In a major step towards the addition of the transgender community into mainstream society, Sathyasri Sharmila scripted history by becoming India’s first transgender lawyer. This indeed goes to show that our country is gradually changing.
Hailing from Tamil Nadu, Sharmila’s journey was so terrible and difficult to explain. She was subject to immense torture and abuse because of her gender.
“I enrolled my name in the Bar Council Of Tamil Nadu And Puducherry and became the first transgender lawyer in India. I have struggled a lot in my life,” she told ANI.
“I wouldn’t have had to wait so many years if I had followed the gender binary columns in the form and enrolled under the female category. But I was determined to enroll only as a trans woman lawyer. Since I am a resident of Tamil Nadu, I went to the state Bar Council of Tamil Nadu and Puducherry to register.
They were shocked to hear that I wanted to enroll 11 years after graduating. However, they were very supportive. They told me that no other lawyer had ever approached them to include a category for transgender people and that I was the first. I am really happy that I have opened the doors for trans women and trans men lawyers to be known for who they are,” said the 36-year-old Sharmilla, currently working under the guidance of a high court judge.
“I am happy to see that I have inspired some members of the community to study law. I am hoping that I will be able to articulate their voices on a larger platform and change mindsets about our community,” she said.
“I faced problems since the time I and everyone around me became conscious that I was different. My family was harassed because I did not conform to the norms traditionally associated with the sex assigned to me at birth. Biologically born a male, I realized I wanted to be a woman when I was 12 years old.

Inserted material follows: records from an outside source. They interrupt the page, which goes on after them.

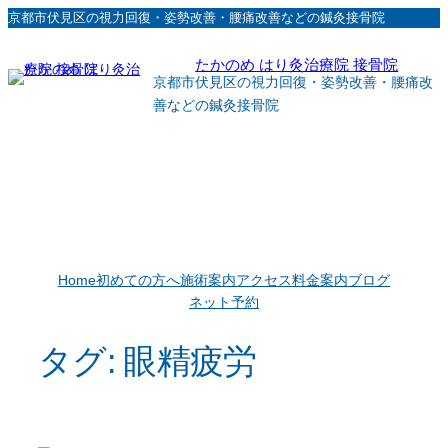
内
京都市伏見区の視力回復・姿勢改善・腰痛改善などの鍼灸接骨院
容
たかのめ はり灸治療院 接骨院
を
京都市伏見区の視力回復・姿勢改善・腰痛改
ス
善などの鍼灸接骨院
キ
ッ
プ
Home
初めての方へ
施術案内
アクセス
料金案内
ブログ
ネット予約
タグ:
眼精疲労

After learning more about the trans community, it became clear that, except for begging and sex work, most trans persons were not gainfully employed in any other professions. Then I knew that education would be my biggest weapon to tackle discrimination,” Sharmilla says.
After having completed her schooling in childhood, she then left home to do higher studies because she thought her family shouldn’t face diffculties because of her.
After graduating as a lawyer in the year 2007 from Salem Government College in Tamil Nadu, Sharmilla started working for the community. Over the next 10 years, she travelled across India to use her skills as a lawyer to educate the community about its rights.
“Having become the first person to get a passport under the third gender category, I know the process and documents required. I faced many obstacles despite being educated. But I don’t want the community to go through the same problems especially as majority of them are uneducated,” Sharmilla says.
The 36-year-old Sharmila dreams about a society where people from her community can ply trade at higher positions across India.